Martin Maney maney at two14.net
Tue Sep 15 05:38:55 CEST 2009


On Sun, Sep 13, 2009 at 01:51:02PM -0500, Daniel Griffin wrote:
> I have been playing with a program which essentially reads some elements
> from a database then starts a "thread" for each element, this can be a few
> elements or thousands. Inside that thread it does some processing then
> starts n sockets to do tasks. The life of the thread is generally a few
> seconds but can stretch up to hours or even days.

> threads - GIL death when I spin up a ton of threads, I can limit how many
> threads I make but I know I am not getting anywhere near full utilization of
> the box.

Yes, native Python threads don't use multiple processors.  That's why
Tornado's setup was to run 4 instances of Torndao (on a quad core box)
behind nginx running to proxy the incoming requests to those worker
processes round robin.  Something like that is probably a reasonable
approach for Python.

> processes - I dont think its a good idea to make processes that are short
> lived, it seems too expensive. This is even worse on windows.

Linux's forking is very fast - in fact forking a new process and
starting a "real" thread are the same process with a few options set
differently IIRC.  OTOH, I believe Python's threading is the user-mode
sort, which should be even quicker to start, but with more limitations
(such as the often-complained about way Python's threading doesn't
scale to multiple cores).  Windows is, indeed, a whole different story,
and if the codebase has to be performant on both Linux and Windows you
may well need to provide different modes of operation.

> async - I would have to re-factor to make this work and havent tried yet.

Async is the state machine approach.  It can yield very good
performance, but its Achille's heel is that it doesn't deal well with
"long" computations even if they're rare (they cause latency for all
pending requests or an often painful refactoring to break the work into
small chunks).  That's the design choice twisted and Tornado make.

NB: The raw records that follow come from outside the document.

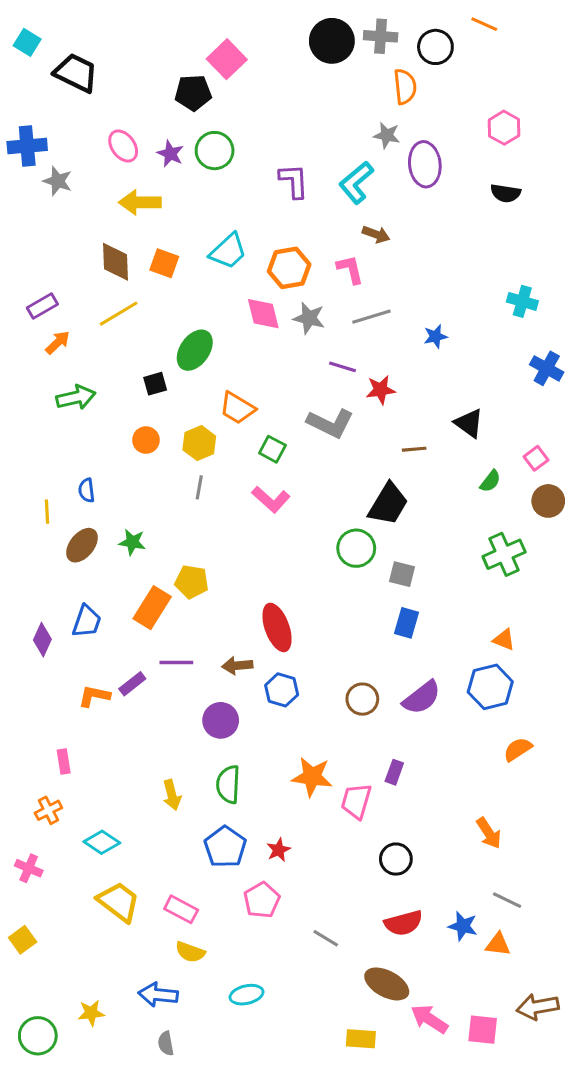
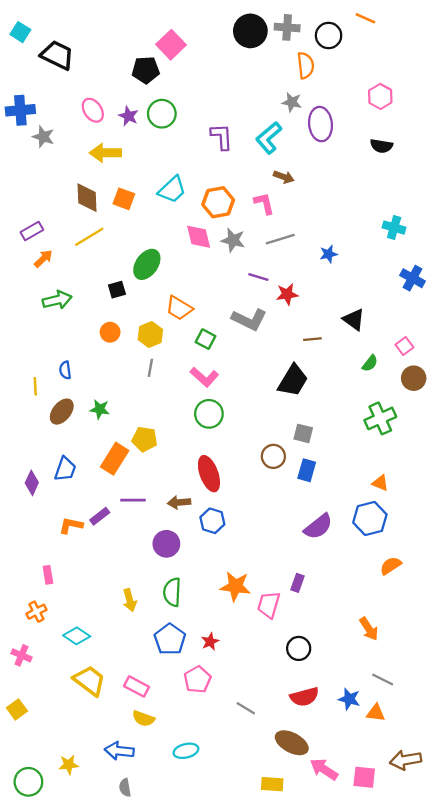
green circle: (356, 548) -> (209, 414), moved
brown circle: (362, 699) -> (273, 456), moved

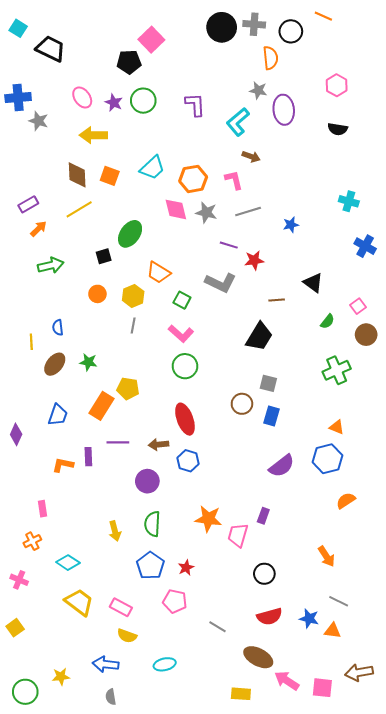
purple L-shape: (222, 137) -> (195, 105), moved
purple diamond: (32, 483) -> (16, 434), moved
purple rectangle: (100, 516) -> (88, 457), turned -54
pink pentagon: (197, 680) -> (175, 601), turned -30

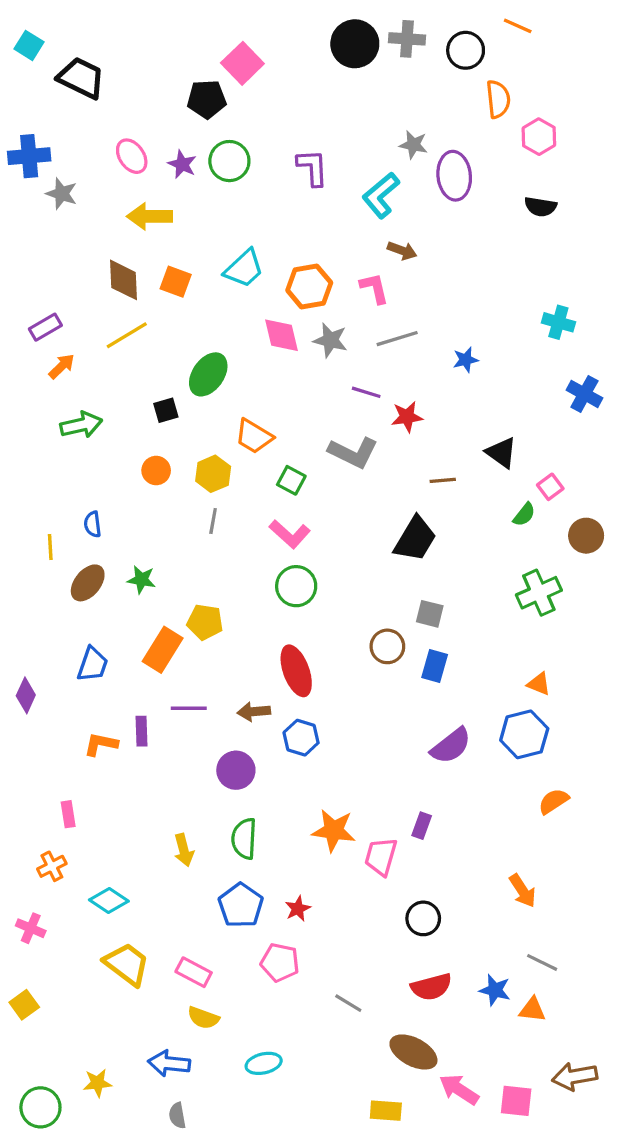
orange semicircle: (270, 58) -> (498, 99), moved
pink square: (358, 306) -> (550, 487), moved

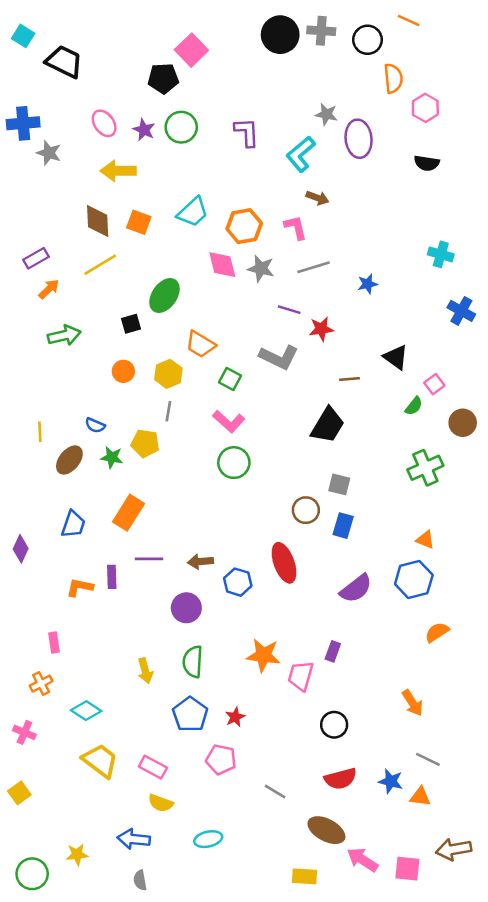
blue semicircle: (93, 524) -> (95, 425), moved, turned -60
yellow pentagon: (205, 622) -> (145, 443), moved
red ellipse: (296, 671) -> (284, 563), moved

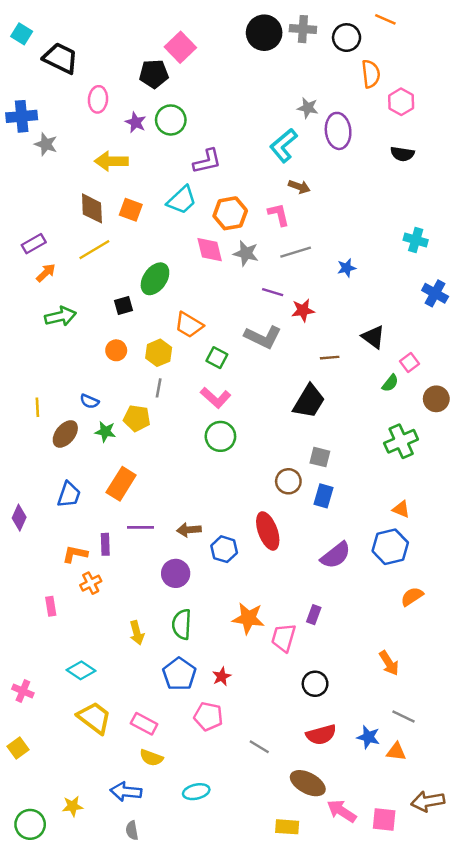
pink ellipse: (104, 123) -> (98, 99), moved, turned 40
purple L-shape: (247, 132) -> (207, 161), moved, turned 80
orange cross: (41, 684) -> (91, 583), moved

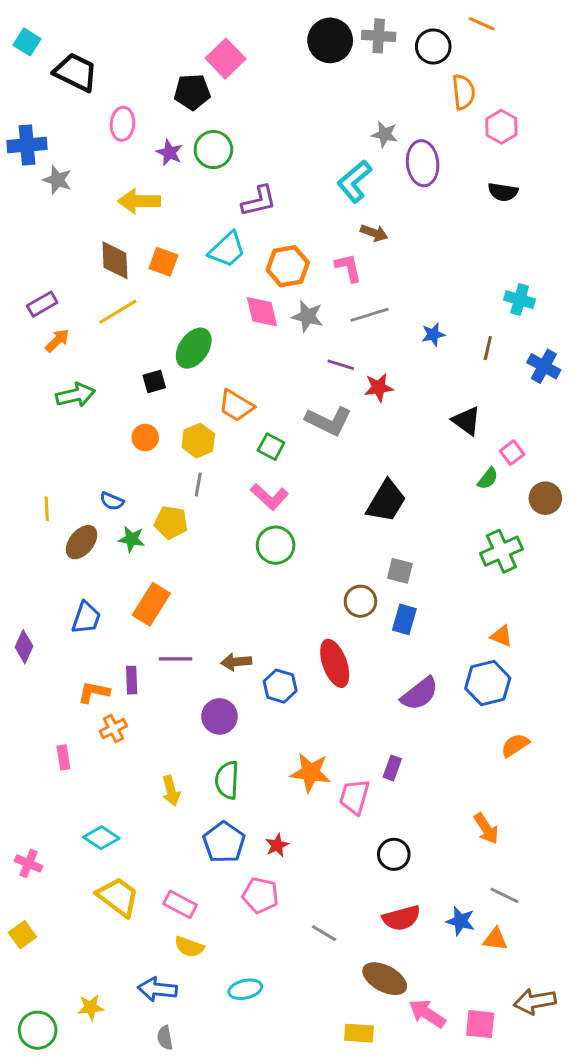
brown line: (330, 358) -> (488, 348), moved, turned -72

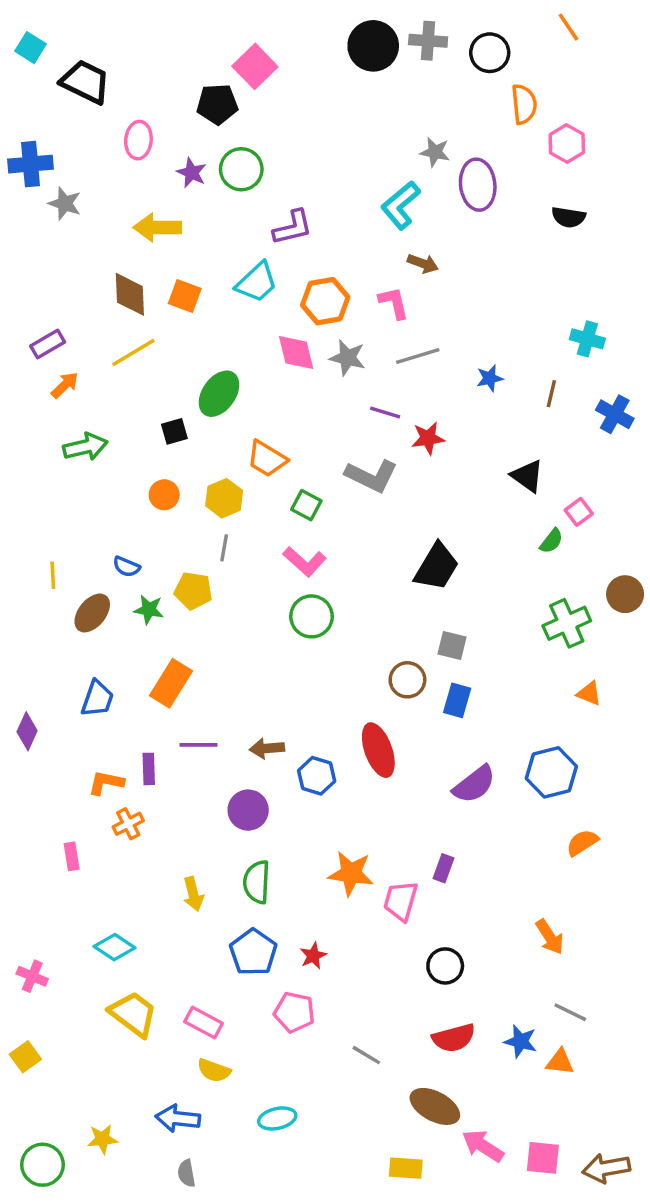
orange line: (482, 24) -> (569, 27), moved, turned 32
brown circle: (545, 498) -> (625, 594), moved
orange triangle: (501, 636) -> (589, 694), moved
brown arrow: (535, 1001) -> (606, 1168), moved

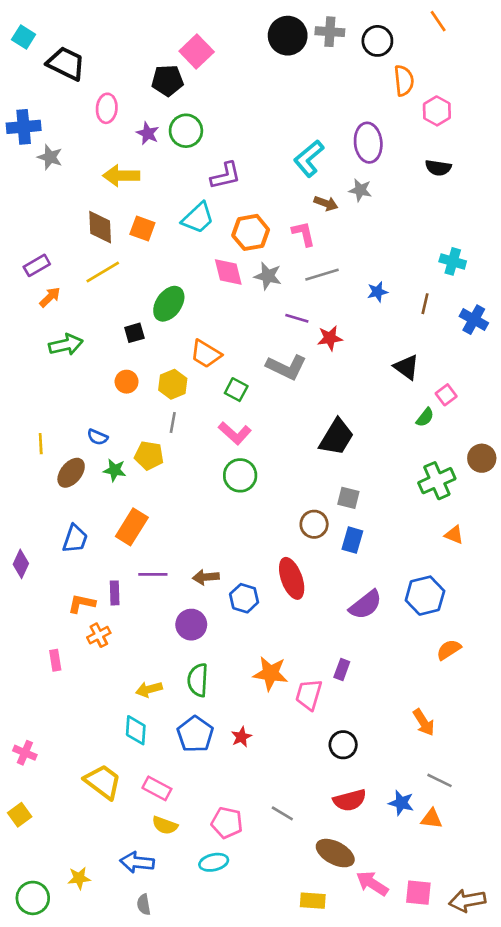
gray star: (435, 152) -> (360, 190), moved
yellow arrow: (193, 894) -> (149, 689), turned 90
cyan diamond: (114, 947) -> (136, 730), moved, turned 60
pink pentagon: (294, 1012) -> (227, 823), moved

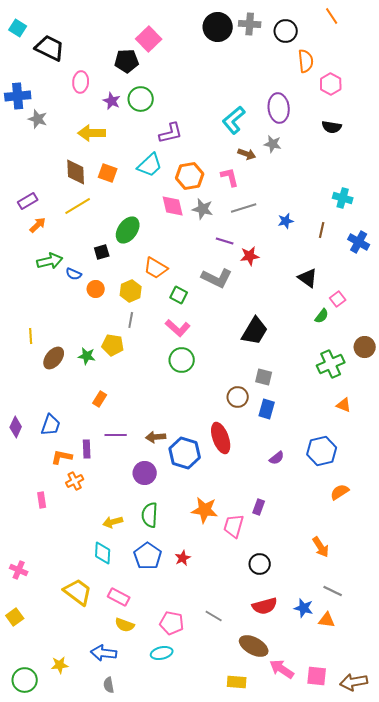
blue semicircle: (97, 437) -> (74, 274), moved
orange rectangle: (132, 527) -> (100, 399), size x0.6
blue trapezoid: (75, 539) -> (51, 425), moved
blue hexagon: (244, 598) -> (185, 453), size x1.4
purple semicircle: (366, 605) -> (277, 458), size x0.6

> summary - What is the best way to deal with (sometimes) large numbers of
> "threads" that do a small amount of processing and a large amount of socket
> io?

There is no best way, there are only a choice of design tradeoffs. 
>From where you are now, the simplest might be something like Tornado's
deployment model - run a fairly small number of threaded workers with a
work manager that dispatches tasks (data sets or queries or whatever
exactly they are) to these workers.  That should scale at least to
around one worker per core; maybe further if the thread bog-down is due
to internal overhead in Python's threading.

-- 
Beer does more than Pascal can to justify Date's ways to man.